Now that tax season is over, many Americans are heaving a big sigh of relief. However, even though tax filing season has come to an end, the scams aren’t done. In fact, the IRS warns of a telephone scam that is perfect for continuing for a couple of months beyond April.
The problem with the latest telephone scam is that it is incredibly sophisticated. Here are some of the characteristics of this scam, so that you can be on your guard:
Spoofed Caller ID Numbers
First of all, phone scammers are experiencing at spoofing caller IDs. It’s possible for them to “fool” the phone system and caller ID into telling you that it’s the IRS calling by using the IRS toll-free number, or having the caller ID show up as “Internal Revenue Service.”
It’s important to realize that the IRS will not call you if you owe taxes. According to the IRS website, notices of taxes due are only sent through the U.S. Postal Service. If you get a phone call that claims to be from the IRS, but they tell you that you owe, don’t believe it.
Also, the IRS warns that some scammers spoof other agency numbers, such as your DMV or the local police department in order to call you and follow up, offering “proof” for the scam.

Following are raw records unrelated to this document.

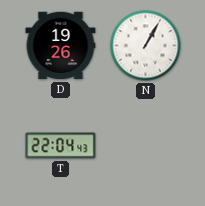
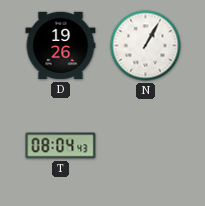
T: 22:04 -> 08:04
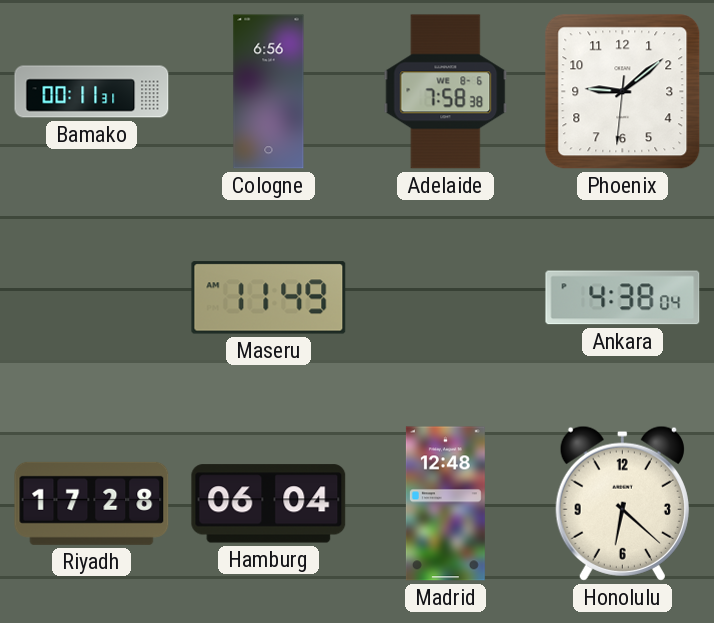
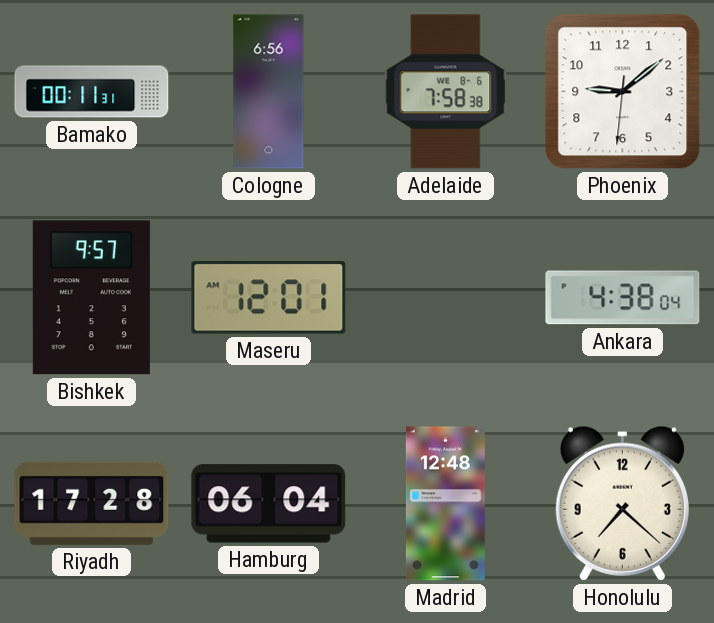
Bishkek: none -> 9:57
Maseru: 11:49 -> 12:01
Honolulu: 6:22 -> 7:22
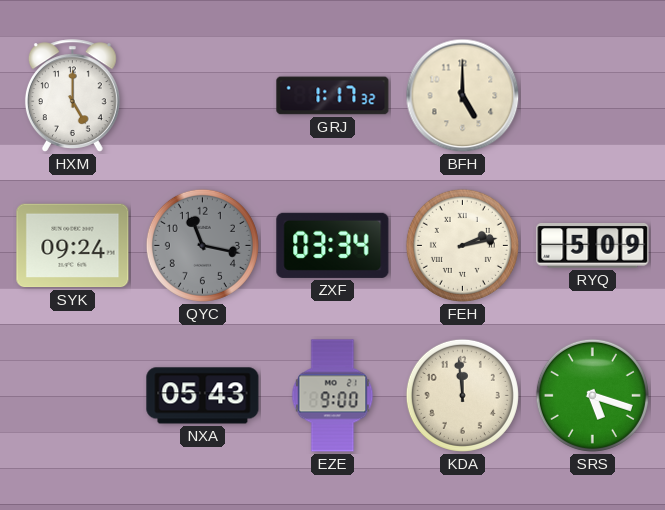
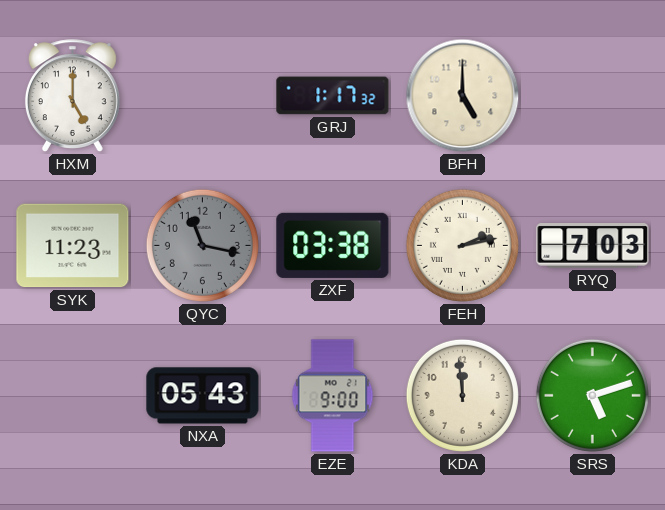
SYK: 09:24 -> 11:23
ZXF: 03:34 -> 03:38
RYQ: 5:09 -> 7:03
SRS: 5:18 -> 5:12
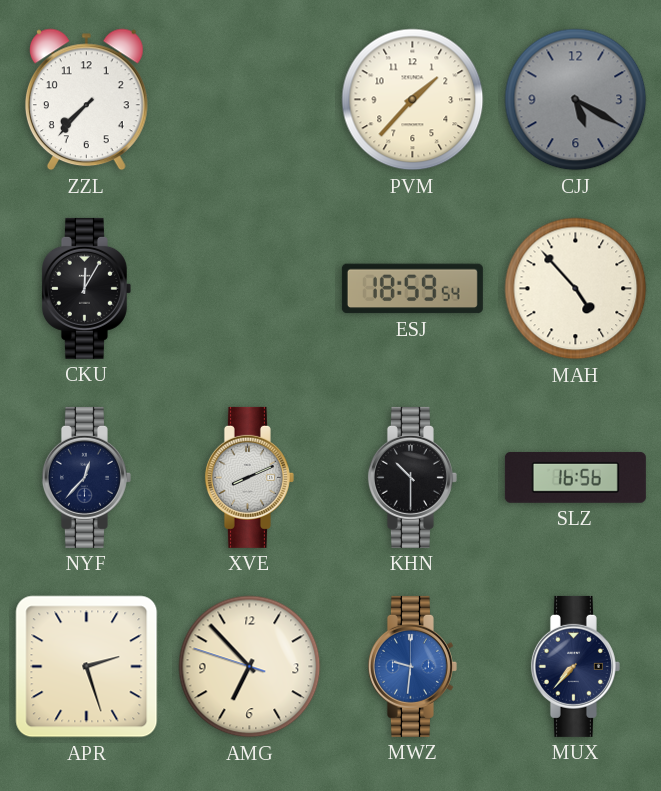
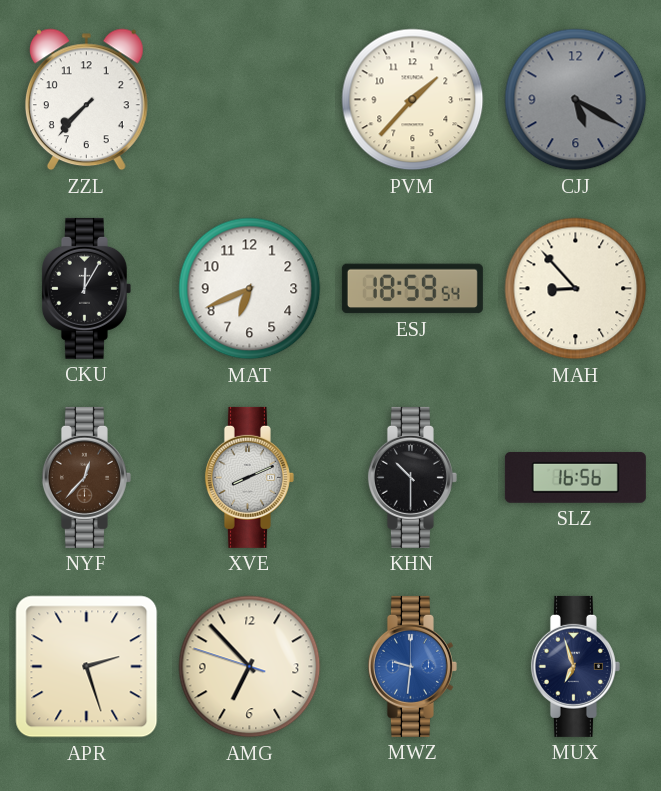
MAT: none -> 6:41
MAH: 4:53 -> 8:53
NYF dial: navy -> brown
MUX: 7:37 -> 6:57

Another characteristic of this scam is that the caller will offer threats. They might tell you that you are headed for jail time, or that your driver’s license is going to be revoked. This seems credible since you can go to jail for tax evasion. However, whatever amount you are likely to owe isn’t likely to be an amount that warrants jail time. Additionally, states can revoke your driver’s license, but the IRS can’t. Most states will notify you of the possibility of revocation through the mail — not over the phone. Immigrants targeted by this scam are often threatened with deportation and seniors are told they won’t be receiving their Social Security benefits.
Even if you don’t owe taxes, and you know you don’t, these threats can be scary enough to cloud your judgment and encourage you to turn over your information. Don’t. Hang up and call the IRS directly. The IRS actually offers a number of options that can help you pay your taxes.
Finally, watch out for false legitimacy. Thanks to various data security breaches, it’s not too far-fetched that a scammer has the last four digits of your Social Security number, so even if s/he can reel off those digits, it’s not proof of anything. Additionally, realize that some of the scammers offer fake names, and will even give you an IRS “badge number” to sound legitimate.
Don’t fall for it. The IRS doesn’t ask for a credit card or bank number over the phone, so don’t give out the information to a caller.
Remember: The IRS will contact you through the mail. If anyone claims to be the IRS over the phone, and you didn’t make the phone call, there’s a very good chance you’re talking to a scammer. However, mail can also be exploited for scams. If you receive a letter that appears to be from the IRS, review it closely to make sure that it's not a scam IRS letter.